Â
Belakangan aku diberitahu Neni, ternyata pasar tradisional
yang murah itu milik perorangan. Gila. Apa ini namanya, Ren?
Terimakasih ya sudah mengirimiku modem dan selimut cantik buatanmu. Modem memang sangat kubutuhkan, karena di sini tidak banyak tempat yang terpasang wifi. Mungkin sudah banyak, tapi di tempat-tempat nongkrong anak muda. Sementara tempat tinggalku jauh dari tempat-tempat seperti itu. Selimut juga akan kubutuhkan suatu saat. Sekarang masih musim kemarau. Panasnya minta ampun, Ren. Aku cepat lelah jadinya. Sesuka-sukanya aku pada suhu yang hangat ketimbang dingin, tapi kalau sudah panas seperti ini .... Hufff, aku bakal jadi seperti orang pesisir tak lama lagi.
Aku melewati perjalanan yang nyaman. Aman lebih tepatnya. Hanya selang beberapa hari saja sebelum peristiwa jatuhnya pesawat dari airlane yang sama dengan yang kutumpangi. Di atas, belum banyak turbulensi.
Kau tahu nggak Ren, ketika pesawat mendarat pukul 10 pagi itu, dadaku berdesir. Merasakan sensasi aneh setelah 3 tahun meninggalkan kota ini. Mirip waktu kamu bertemu si Mas Joko setelah 2 bulan tidak bertemu. Seru bagaimanaaa, gitu haha. Tak lama lagi aku akan makan ikan, yeaaay.
Tapi sekarang malah harus kubatasi karena tensiku naik. Tapi kalau pisang, jalan terus.
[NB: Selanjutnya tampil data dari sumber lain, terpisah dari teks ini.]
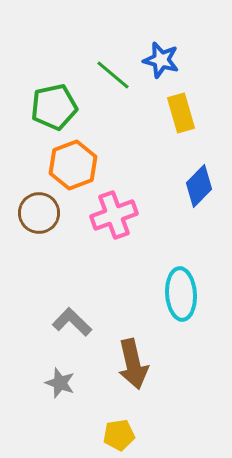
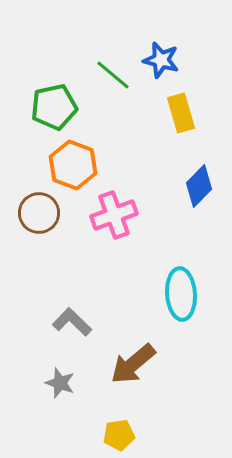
orange hexagon: rotated 18 degrees counterclockwise
brown arrow: rotated 63 degrees clockwise
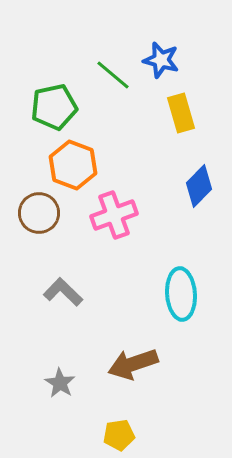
gray L-shape: moved 9 px left, 30 px up
brown arrow: rotated 21 degrees clockwise
gray star: rotated 12 degrees clockwise
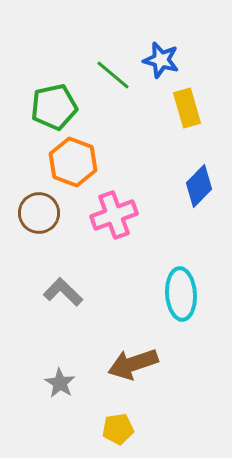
yellow rectangle: moved 6 px right, 5 px up
orange hexagon: moved 3 px up
yellow pentagon: moved 1 px left, 6 px up
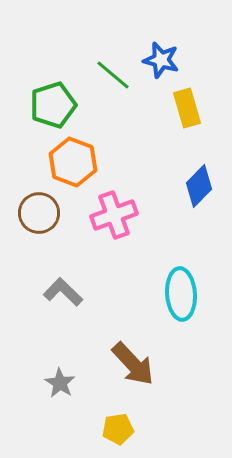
green pentagon: moved 1 px left, 2 px up; rotated 6 degrees counterclockwise
brown arrow: rotated 114 degrees counterclockwise
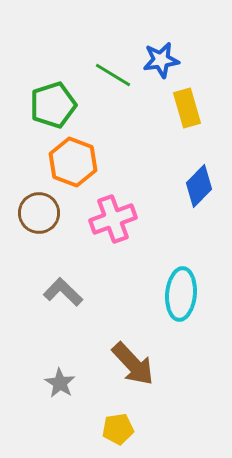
blue star: rotated 24 degrees counterclockwise
green line: rotated 9 degrees counterclockwise
pink cross: moved 1 px left, 4 px down
cyan ellipse: rotated 9 degrees clockwise
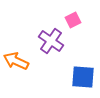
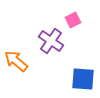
orange arrow: rotated 15 degrees clockwise
blue square: moved 2 px down
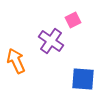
orange arrow: rotated 25 degrees clockwise
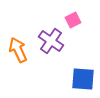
orange arrow: moved 2 px right, 11 px up
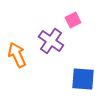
orange arrow: moved 1 px left, 5 px down
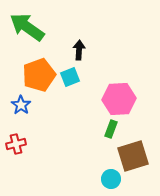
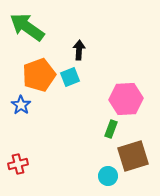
pink hexagon: moved 7 px right
red cross: moved 2 px right, 20 px down
cyan circle: moved 3 px left, 3 px up
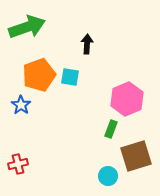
green arrow: rotated 126 degrees clockwise
black arrow: moved 8 px right, 6 px up
cyan square: rotated 30 degrees clockwise
pink hexagon: moved 1 px right; rotated 20 degrees counterclockwise
brown square: moved 3 px right
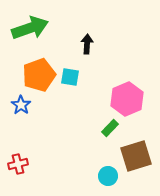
green arrow: moved 3 px right, 1 px down
green rectangle: moved 1 px left, 1 px up; rotated 24 degrees clockwise
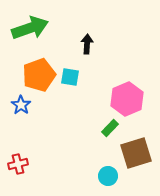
brown square: moved 3 px up
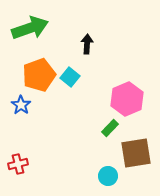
cyan square: rotated 30 degrees clockwise
brown square: rotated 8 degrees clockwise
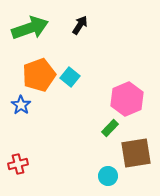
black arrow: moved 7 px left, 19 px up; rotated 30 degrees clockwise
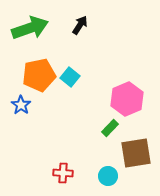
orange pentagon: rotated 8 degrees clockwise
red cross: moved 45 px right, 9 px down; rotated 18 degrees clockwise
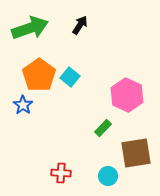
orange pentagon: rotated 24 degrees counterclockwise
pink hexagon: moved 4 px up; rotated 12 degrees counterclockwise
blue star: moved 2 px right
green rectangle: moved 7 px left
red cross: moved 2 px left
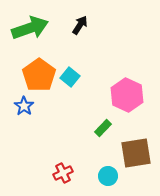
blue star: moved 1 px right, 1 px down
red cross: moved 2 px right; rotated 30 degrees counterclockwise
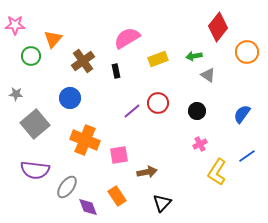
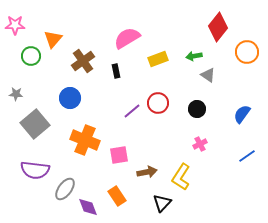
black circle: moved 2 px up
yellow L-shape: moved 36 px left, 5 px down
gray ellipse: moved 2 px left, 2 px down
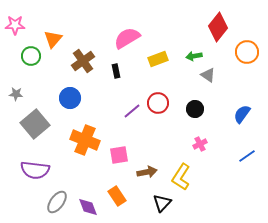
black circle: moved 2 px left
gray ellipse: moved 8 px left, 13 px down
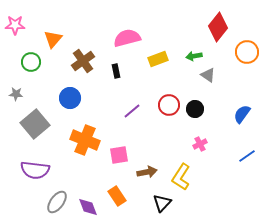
pink semicircle: rotated 16 degrees clockwise
green circle: moved 6 px down
red circle: moved 11 px right, 2 px down
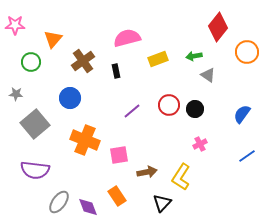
gray ellipse: moved 2 px right
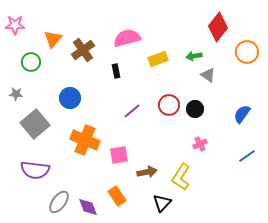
brown cross: moved 11 px up
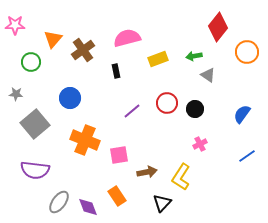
red circle: moved 2 px left, 2 px up
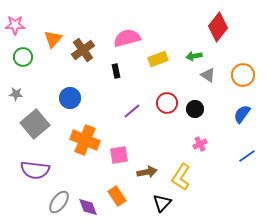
orange circle: moved 4 px left, 23 px down
green circle: moved 8 px left, 5 px up
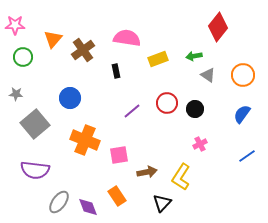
pink semicircle: rotated 24 degrees clockwise
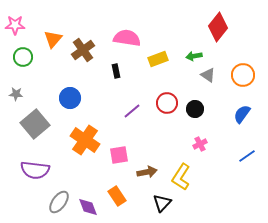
orange cross: rotated 12 degrees clockwise
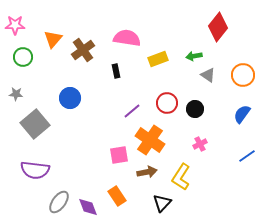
orange cross: moved 65 px right
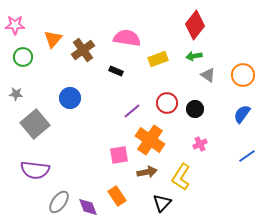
red diamond: moved 23 px left, 2 px up
black rectangle: rotated 56 degrees counterclockwise
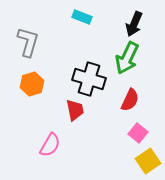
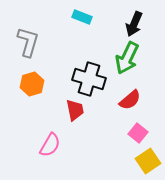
red semicircle: rotated 25 degrees clockwise
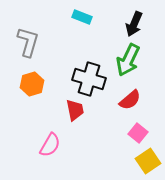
green arrow: moved 1 px right, 2 px down
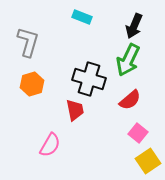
black arrow: moved 2 px down
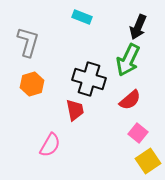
black arrow: moved 4 px right, 1 px down
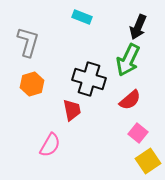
red trapezoid: moved 3 px left
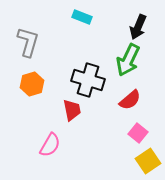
black cross: moved 1 px left, 1 px down
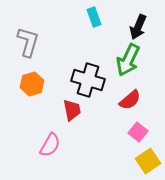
cyan rectangle: moved 12 px right; rotated 48 degrees clockwise
pink square: moved 1 px up
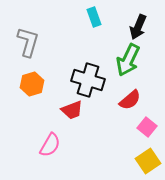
red trapezoid: rotated 80 degrees clockwise
pink square: moved 9 px right, 5 px up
Bagaimana tidak? Di jakarta pisang yang imut-imut dan nggak enak itu paling murah 10 ribu harganya. Sedangkan di sini masih ada yang 5000 ukuran sedang. Aku bisa menyimpannya untuk 3 hari. Kalau mau yang lebih banyak, beli saja pisang yang sudah dipreteli. Jumlahnya banyak sekali untuk harga 10 ribu. Kalau aku tidak ingat bahaya kelebihan kalium, aku bisa makan hanya dengan pisang saja setiap hari. Kalau jeruk, bagaimana? Huh, sudah mahal. Dulu sekilo masih 3 ribu, malah ada yang 2 ribu. Sekarang sudah 8-10 ribu. Mungkin karena minuman Es Jeruk yang booming di Jawa itu menular ke sini. Di mana-mana banyak penjual es jeruk.
Eh, tapi rasanya sih sudah tak lagi perbedaan antara suasana kota di Jawa dan di luar Jawa. Hanya topografi kotanya saja yang masih berbeda. Di Jakarta, ruas jalan relatif simetris. Jalananpun rata. Kalau di sini, konturnya turun naik. Teman si Riviel yang dari Jakarta, pernah dengan pedenya mengendarai motor kebut-kebutan. Tak lama dia jatuh dan ditertawai Riviel. Kata dia kepada temannya, "Bro, ini bukan di Jakarta. Sini aku saja yang bawa motor." Memang ya, orang-orang kota itu suka sok-sokan deh. Aku juga dulu begitu waktu baru datang J.
Hari pertama aku jalan-jalan di sepanjang Teluk. Pagi dan malam. Tidak ada yang berbeda dengan ketika kutinggali 3 tahun yang lalu. Tetapi perasaanku kini berbeda. Mau aku buatan ibaratnya? Ibarat dua orang memadu kasih, lalu putus karena bosan. Kemudian bertemu kembali, dan CLBK. Mereka jatuh cinta lagi kepada orang yang sama. Ya, aku memang jatuh cinta lagi kepada kota yang sama. Hanya saja, kali ini aku tidak bisa lagi mencintai tanpa beban seperti dulu. Aku harus ingat bahwa ibuku sudah tua dan tetap menunggu kapan aku segera pulang dan jangan balik lagi ke sini.
Hari berikutnya aku bernostalgia ke pasar dekat rumah. Sama, tidak ada yang berubah. Pasar ini dibangun dengan biaya apbd, melingkupi bangunan dan pemakaian cuma-cuma untuk pedagangnya. Maka ketika pemkot memungut biaya sewa yang dianggap tinggi, para pedagang protes. Mereka mengadu ke LBH dan LBH kemudian mendampingi mereka untuk mengajukan keberatan. Aku sempat membaca spanduknya terpampang di sudut-sudut lingkungan pasar.